Arriving at a village near tea time we decided to stay for the night as we rather liked the name of it: Ross. It seemed like a nice little place with a pub, a pond and very little else except lots of big signs with my name on it. Parking the car at our spot for the night on the local playing field we popped across the road to the pub to sample the local ale and took to a seat outside where we were joined over the following couple of hours by the owner and then several of the regulars as we sat under the porch with our drinks. Drawing the evening to a close reasonably early, we bid goodnight to our new friends and settled down for the evening in the car.

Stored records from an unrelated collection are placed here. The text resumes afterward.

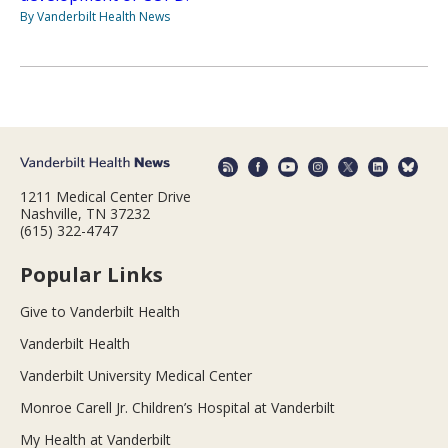
By Vanderbilt Health News
1211 Medical Center Drive
Nashville, TN 37232
(615) 322-4747
Popular Links
Give to Vanderbilt Health
Vanderbilt Health
Vanderbilt University Medical Center
Monroe Carell Jr. Children’s Hospital at Vanderbilt
My Health at Vanderbilt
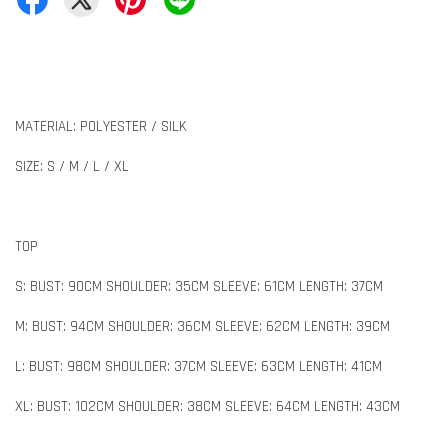
MATERIAL: POLYESTER / SILK
SIZE: S / M / L / XL
TOP
S: BUST: 90CM SHOULDER: 35CM SLEEVE: 61CM LENGTH: 37CM
M: BUST: 94CM SHOULDER: 36CM SLEEVE: 62CM LENGTH: 39CM
L: BUST: 98CM SHOULDER: 37CM SLEEVE: 63CM LENGTH: 41CM
XL: BUST: 102CM SHOULDER: 38CM SLEEVE: 64CM LENGTH: 43CM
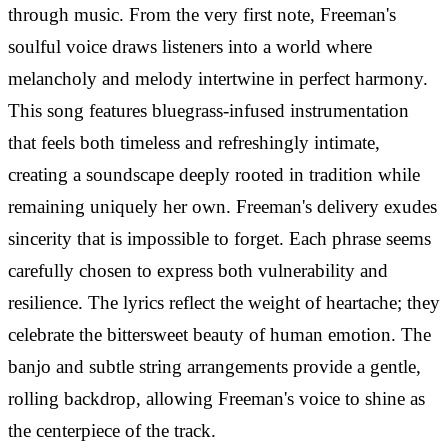
through music. From the very first note, Freeman's
soulful voice draws listeners into a world where
melancholy and melody intertwine in perfect harmony.
This song features bluegrass-infused instrumentation
that feels both timeless and refreshingly intimate,
creating a soundscape deeply rooted in tradition while
remaining uniquely her own. Freeman's delivery exudes
sincerity that is impossible to forget. Each phrase seems
carefully chosen to express both vulnerability and
resilience. The lyrics reflect the weight of heartache; they
celebrate the bittersweet beauty of human emotion. The
banjo and subtle string arrangements provide a gentle,
rolling backdrop, allowing Freeman's voice to shine as
the centerpiece of the track.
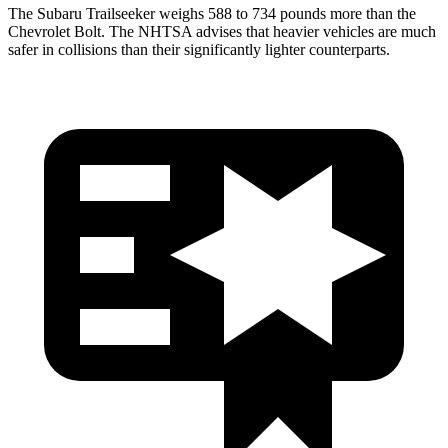
The Subaru Trailseeker weighs 588 to 734 pounds more than the
Chevrolet Bolt. The NHTSA advises that heavier vehicles are much
safer in collisions than their significantly lighter counterparts.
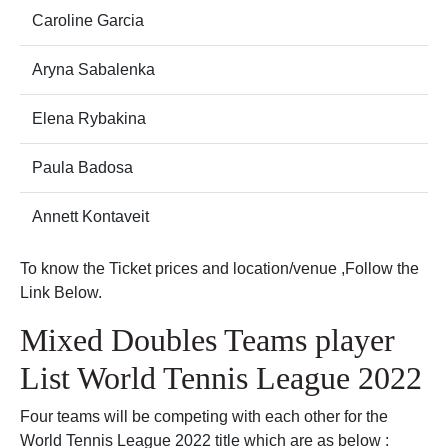
Caroline Garcia
Aryna Sabalenka
Elena Rybakina
Paula Badosa
Annett Kontaveit
To know the Ticket prices and location/venue ,Follow the
Link Below.
Mixed Doubles Teams player
List World Tennis League 2022
Four teams will be competing with each other for the
World Tennis League 2022 title which are as below :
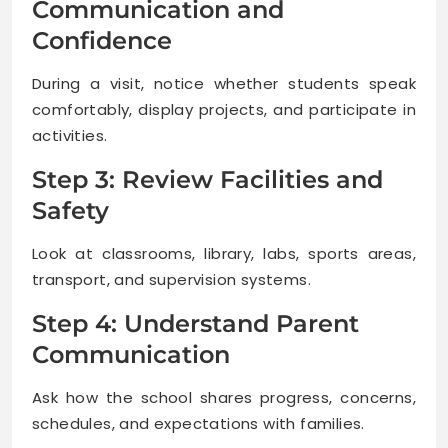
Communication and
Confidence
During a visit, notice whether students speak
comfortably, display projects, and participate in
activities.
Step 3: Review Facilities and
Safety
Look at classrooms, library, labs, sports areas,
transport, and supervision systems.
Step 4: Understand Parent
Communication
Ask how the school shares progress, concerns,
schedules, and expectations with families.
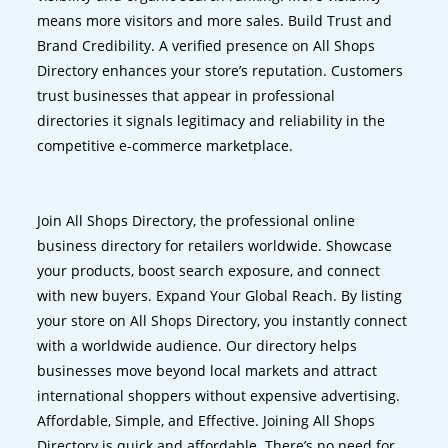
means more visitors and more sales. Build Trust and
Brand Credibility. A verified presence on All Shops
Directory enhances your store’s reputation. Customers
trust businesses that appear in professional
directories it signals legitimacy and reliability in the
competitive e-commerce marketplace.
Join All Shops Directory, the professional online
business directory for retailers worldwide. Showcase
your products, boost search exposure, and connect
with new buyers. Expand Your Global Reach. By listing
your store on All Shops Directory, you instantly connect
with a worldwide audience. Our directory helps
businesses move beyond local markets and attract
international shoppers without expensive advertising.
Affordable, Simple, and Effective. Joining All Shops
Directory is quick and affordable. There’s no need for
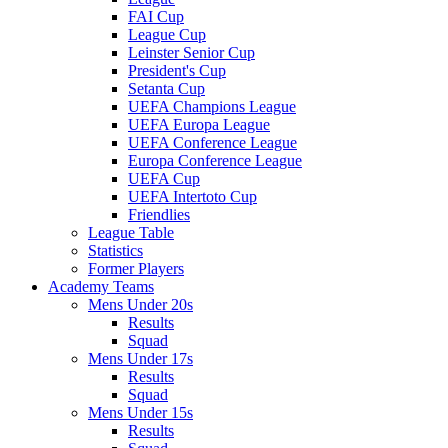
FAI Cup
League Cup
Leinster Senior Cup
President's Cup
Setanta Cup
UEFA Champions League
UEFA Europa League
UEFA Conference League
Europa Conference League
UEFA Cup
UEFA Intertoto Cup
Friendlies
League Table
Statistics
Former Players
Academy Teams
Mens Under 20s
Results
Squad
Mens Under 17s
Results
Squad
Mens Under 15s
Results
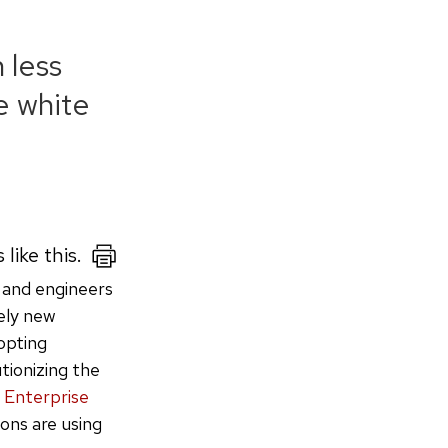
 less
e white
 like this.
 and engineers
vely new
opting
tionizing the
 Enterprise
ions are using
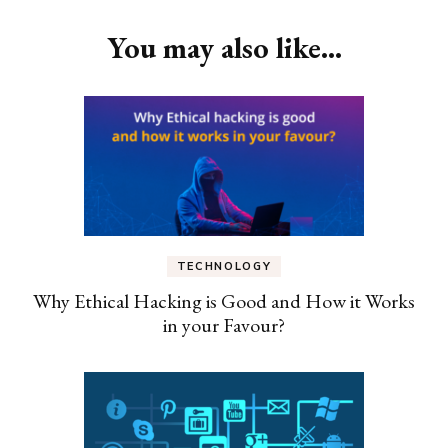
You may also like...
TECHNOLOGY
Why Ethical Hacking is Good and How it Works
in your Favour?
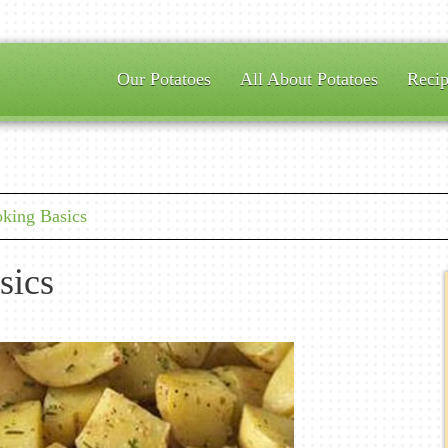
Our Potatoes
All About Potatoes
Recip
ing Basics
sics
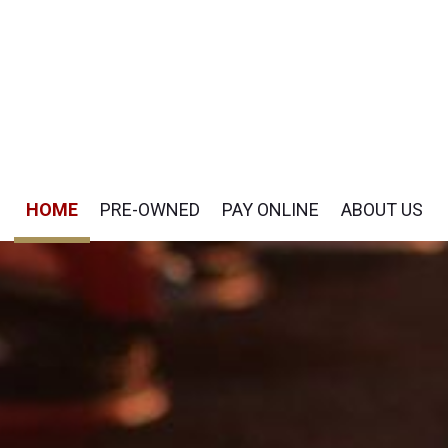
HOME
PRE-OWNED
PAY ONLINE
ABOUT US
Pay Online
Our Dealership
View all
[51]
Payment Options
Testimonials
Cars
Contact Us
[19]
Careers
SUVs & Crossovers
[29]
Vans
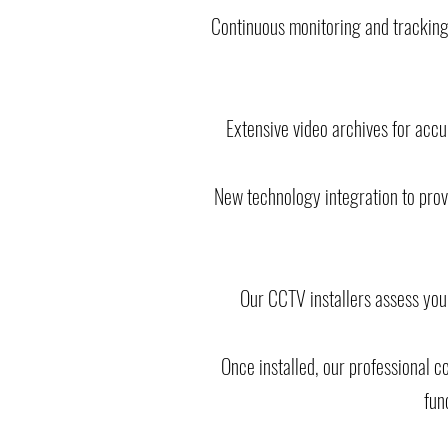
Continuous monitoring and tracking
Extensive video archives for acc
New technology integration to provi
Our CCTV installers assess you
Once installed, our professional 
fun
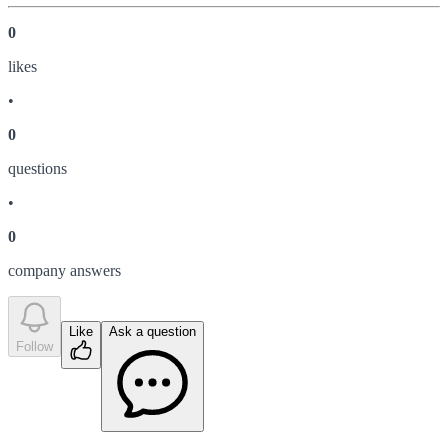
0
like
s
•
0
question
s
•
0
company answer
s
Like
Ask a question
Follow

Our first rainfall arrived that night and the clouds had clearly been storing it up as we looked out the car windows in the middle of the night to see the water rising around us. We moved the car to the Tourist office car park and settled down again. The following morning, we are getting ourselves into order when we bump into one of our friends form the previous evening, Aireeni the pottery artist who is having her early morning fag.

Ross is a goldmining town, still actively mining gold today but very reminiscent of it's heritage. Sadly for Ross, the tourists really only stop for the toilet before carrying on past. They don't see the heritage walk which meanders through the hill sides past hundred year old tunnels leading into the old gold mines. No action has been taken to prevent tourists from wandering in to them, because so few tourists actually take the time to explore them. You can squeeze in as far as you dare, passed the pit props until you decide they are too rotten. We then popped back down to the town for breakfast and popped into a little cafe run by Marcus who runs the cafe from the living room of his house and has converted his garden to grow as much of his own produce as possible. After a fine sandwich and coffee we promised to spend the second night parked in his drive way if we stayed and left with handfuls of his garden produce to take on our travels and cook up as we went, gratis. Then round to Aireeni's for afternoon tea and to see her workshop and we decided Ross was quite possibly the finest town in the world. That said, we had an agenda and decided we owed it to the rest of New Zealand to find the second best town if we could.